Travel demand models are also used for congestion management. MPOs long-range transportation plans may include maps of the corridors that are congested. We define segments or corridors that have a volume over capacity ratio greater than one as congested. The capacity we use represents the amount of traffic that is comfortable for the area. So if the volume exceeds the capacity then the road is congested.
MPOs use this information as they develop their project lists for the LRTP. In looking at ways to alleviate congestion we can analyze more than just widening the congested roads. We can also look at things like improving parallel corridors, improving connectivity which gives drivers an alternate route. Although the signal timing and access management can help a lot with congestion they cannot be modeled using a travel demand model.
The model assigns trips to the network that can be quantified as model volumes. Other outputs that are helpful in comparative analysis between changes in the road system or future forecasts can then be calculated such as:
Travel demand models were designed for the analysis of a transportation system and how it performs as a whole. Travel demand models are very useful for analysis of travel patterns, growth factors, and comparative analysis. Although the modal assigns a specific volume to each segment in the model network, values at this level need to be used with caution as they are used for system-wide analysis and depict patterns of changes, not necessarily specific numbers.

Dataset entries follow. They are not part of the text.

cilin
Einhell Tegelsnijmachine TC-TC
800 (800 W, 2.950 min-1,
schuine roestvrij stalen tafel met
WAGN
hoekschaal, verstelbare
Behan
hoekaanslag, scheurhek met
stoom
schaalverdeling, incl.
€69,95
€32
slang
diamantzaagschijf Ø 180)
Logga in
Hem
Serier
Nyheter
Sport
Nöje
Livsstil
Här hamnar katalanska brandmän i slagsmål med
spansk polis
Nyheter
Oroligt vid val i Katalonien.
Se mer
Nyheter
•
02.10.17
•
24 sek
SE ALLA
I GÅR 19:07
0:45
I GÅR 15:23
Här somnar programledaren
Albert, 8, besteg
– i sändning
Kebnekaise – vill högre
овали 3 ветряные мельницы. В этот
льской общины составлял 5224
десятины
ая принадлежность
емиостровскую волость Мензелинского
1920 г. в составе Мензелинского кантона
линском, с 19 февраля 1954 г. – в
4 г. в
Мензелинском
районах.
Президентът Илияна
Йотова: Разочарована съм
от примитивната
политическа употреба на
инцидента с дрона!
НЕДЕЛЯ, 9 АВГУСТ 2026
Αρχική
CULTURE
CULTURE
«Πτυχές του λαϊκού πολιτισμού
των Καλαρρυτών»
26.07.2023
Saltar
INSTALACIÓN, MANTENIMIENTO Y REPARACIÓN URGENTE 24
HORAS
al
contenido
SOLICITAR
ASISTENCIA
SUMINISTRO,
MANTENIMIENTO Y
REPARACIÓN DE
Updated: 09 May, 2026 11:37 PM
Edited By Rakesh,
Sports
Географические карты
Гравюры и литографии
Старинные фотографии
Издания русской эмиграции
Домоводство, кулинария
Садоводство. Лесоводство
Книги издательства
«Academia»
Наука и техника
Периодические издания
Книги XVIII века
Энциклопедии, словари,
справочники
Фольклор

The model inputs such as Socio-Economic data and network attributes are developed in conjunction with, reviewed and approved by the MPO committee as part of their LRP process. For the upcoming MACC model, MDOT staff developed 2015 estimations for population, group quarters, and household data based on the 2010 Census Block data and the 2015 ACS estimates. The block totals were then aggregated by Traffic Analysis Zone (TAZ) and put into a spreadsheet with an identifying field for TAZ number that corresponds to the TAZ ID on maps that MDOT also produced for each jurisdiction. MDOT also provided spreadsheets of the employment database with a listing for each business and a corresponding TAZ number. Jon Roberts of MDOT explained the review process and asked that the jurisdiction’s comments be submitted by March 12th. The MACC MPO also passed out envelopes so that the jurisdictions could mail back their materials to them once they had been edited/reviewed.
Upon completion of the data review, MDOT incorporated the local input and updated the population and household data in the TAZ database (used in the travel demand model). MDOT also updated the employment point file, aggregating the employee numbers by type for each TAZ in the TAZ database. A similar process is required for the future year SE-data of the model. The upcoming MACC model will have a horizon year of 2045. This year was determined because of the need to maintain a 20-year horizon throughout the life of the LRTP.
Upon calibration of the model, capacity projects can be tested through the model. A capacity project is anything that would either improve or diminish the capacity of a road. Such as adding lanes, roads or ramps or re-striping a road segment that is four lane to a two-lane road with a continuous turn lane. All capacity projects need to be in the MPOS long-range plan which has at least a 20-year horizon and the Transportation Improvement Program or TIP which has a four-year horizon. All future capacity projects listed in the TIP or LRP must be modeled in forecasts.